Per mettersi in macchina da Napoli o da qualsiasi posto dei dintorni in un caldo pomeriggio di fine Luglio, fare svariate decine di kilometri per arrivare in questo paesino dell’entroterra sannita ci dev’ essere per forza una buona ragione.
Questa sera la buona ragione era Emidio Clementi; colui che con l’esperienza musical-letteraria dei Massimo Volume, secondo alcuni ha fornito uno dei primi esempi concreti di quella musica che è stata poi definita post-rock, secondo altri, più concretamente, ha avuto il merito di reinventare la musica d’autore (con la A maiuscola) italiana. Non è un caso infatti che oggi comporre canzoni alla Massimo Volume sia per molti musicisti una pratica espressiva abituale. Per certuni è inipotizzabile ormai anche scrivere una canzoncina sulla ragazza che li ha lasciati senza virare il tutto in una storia di estremi paradossi e tirare conclusioni argute sfoderando la solennità declamatoria del Clementi.

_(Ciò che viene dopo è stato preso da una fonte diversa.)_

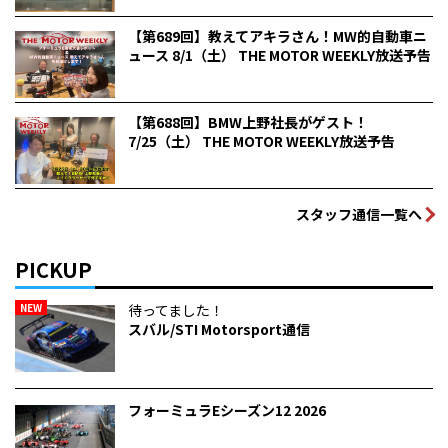
【第689回】教えてアキラさん！MW的自動車ニ
ュース 8/1（土） THE MOTOR WEEKLY放送予告
【第688回】BMW上野社長がゲスト！
7/25（土） THE MOTOR WEEKLY放送予告
スタッフ通信一覧へ
PICKUP
NEW
待ってました！
スバル/STI Motorsport通信
フォーミュラEシーズン12 2026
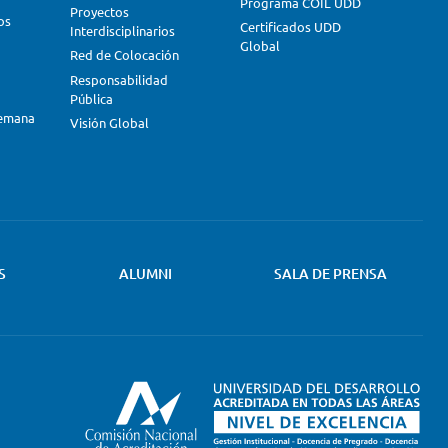
Programa COIL UDD
Proyectos
os
Certificados UDD
Interdisciplinarios
Global
Red de Colocación
Responsabilidad
Pública
lemana
Visión Global
S
ALUMNI
SALA DE PRENSA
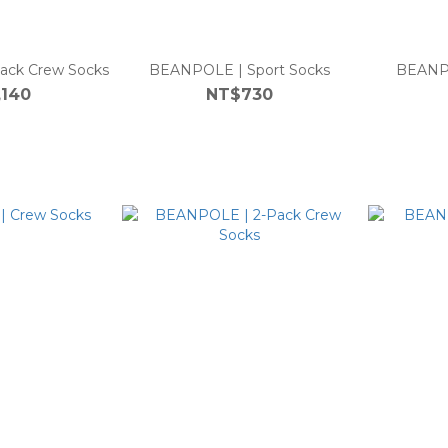
ack Crew Socks
BEANPOLE | Sport Socks
BEANPO
,140
NT$730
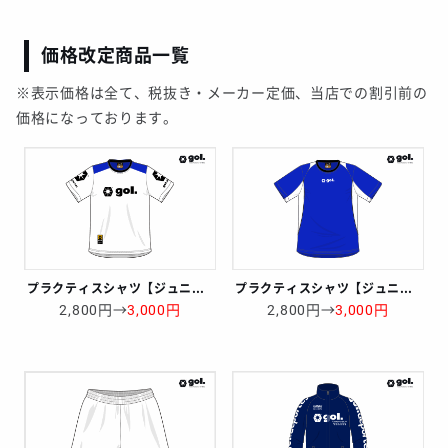
価格改定商品一覧
※表示価格は全て、税抜き・メーカー定価、当店での割引前の
価格になっております。
プラクティスシャツ【ジュニアサイズ】
プラクティスシャツ【ジュニアサイズ】
2,800円→
3,000円
2,800円→
3,000円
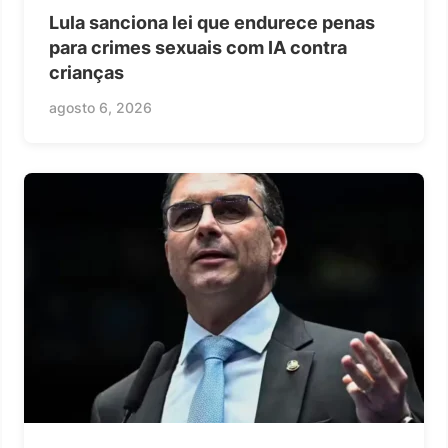
Lula sanciona lei que endurece penas
para crimes sexuais com IA contra
crianças
agosto 6, 2026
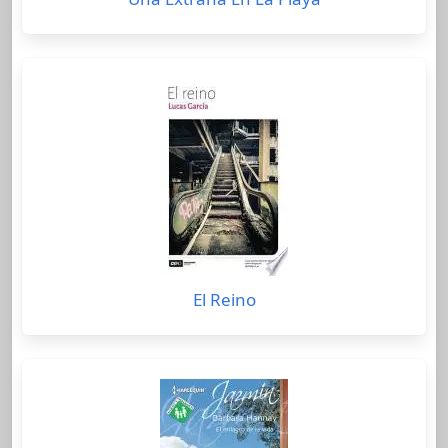
El Reino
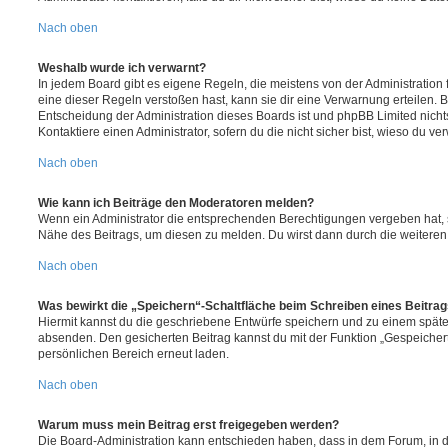
Nach oben
Weshalb wurde ich verwarnt?
In jedem Board gibt es eigene Regeln, die meistens von der Administratio
eine dieser Regeln verstoßen hast, kann sie dir eine Verwarnung erteilen. B
Entscheidung der Administration dieses Boards ist und phpBB Limited nichts
Kontaktiere einen Administrator, sofern du die nicht sicher bist, wieso du ve
Nach oben
Wie kann ich Beiträge den Moderatoren melden?
Wenn ein Administrator die entsprechenden Berechtigungen vergeben hat, si
Nähe des Beitrags, um diesen zu melden. Du wirst dann durch die weiteren S
Nach oben
Was bewirkt die „Speichern“-Schaltfläche beim Schreiben eines Beitra
Hiermit kannst du die geschriebene Entwürfe speichern und zu einem späte
absenden. Den gesicherten Beitrag kannst du mit der Funktion „Gespeicher
persönlichen Bereich erneut laden.
Nach oben
Warum muss mein Beitrag erst freigegeben werden?
Die Board-Administration kann entschieden haben, dass in dem Forum, in de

Il Clementi, come gli autori che si studiano a scuola, di cui si ha soggezione.
Per una generazione di musicisti infatti è un maestro, i Giardini di Mirò lo hanno voluto interprete del video del loro brano più popolare: “Pet Life Saver”.
Qui a Guardia Sanframondi propone il progetto El Muniria, che si distingue dalle esperienze del passato per un approccio musicale più elettronico, trip-hop e per una comune struttura testuale molto meno enfatica, più discorsiva, con perfino qualche accenno al cantato.
Ma questa terza serata del Six Day prima dell’ esibizione della band targata Homesleep, è teatro di un’ altro paio di prove interessanti.
Quella del trio rock dei bolognesi RED WORMS FARM, che animano la serata con la loro energia animalesca, la produzione di Giulio Favero,ex One Dimentional, si sente, ed a tratti la somiglianza con l’altro trio rock dell’ indie italiano è forse troppo marcata.
E quella del duo XABIER IRIONDO – PAOLO CANTÙ che portano avanti il discorso cominciato negli “A Short Apnea” insieme a Fabio Magistrali (oggi produttore per la Wollace): musica sperimentale di stampo contemporaneo, con rimandi agli universi de Kraut Rock e dell’ elettroacustica. Meditatissima, a tratti devastante, anche molto scenografica.
Il tipo di musica che l’uomo della strada ha gioco facile a definire rumore. Invece consiste in un esercizio notevole portato avanti da due musicisti colti ed appassionati con dalla loro una cura dei suoni raramente apprezzabile nell’opera di altri artisti “estremi” pari loro.
Gli El Muniria fanno la scelta intransigente di eseguire solo i brani del proprio album, praticamente nell’ordine, senza nessuno stravolgimento live, ne concessioni al passato.
All’inizio si rivela una scelta che paga. Con “Santo”, “Shalimar Hotel” , “Stanza 218” è un inizio da brivido. Al termine di “Santo” (“ma c’è ancora una cosa che ho da dire: tutto ciò che separa è santo”) sono tutti frastornati, rapiti. Con “Fermati Qui”, “Fino in Fondo” e soprattutto “Sotto il Sole” si prosegue su ottimi livelli, senza appiattimenti ne banalità, ma senza la carica affabulatoria del principio.
Comunque tutti i brani escono rinvigoriti dalla cura live ed il merito è, oltre che della presenza solenne e maledetta di Clementi, della raffinatezza e varietà di soluzioni adottate dal Dub Master-Produttore (lui neanche si definisce un musicista) Massimo Carozzi:splendidi synth, loop, materiale da dj; un lavoro eccellente per sensibilità che da corpo ai brani senza mai eccedere. Spesso in chiave Trip-Hop, altre volte con bit Vintage o tendenti all’Ambient.
C’è chi giura di aver visto Emidio Clementi girare prima del concerto a chiedere spiccioli per comprare una birra. Sono spesso i miti, seppure molto di nicchia, ad attrarre su di se le leggende.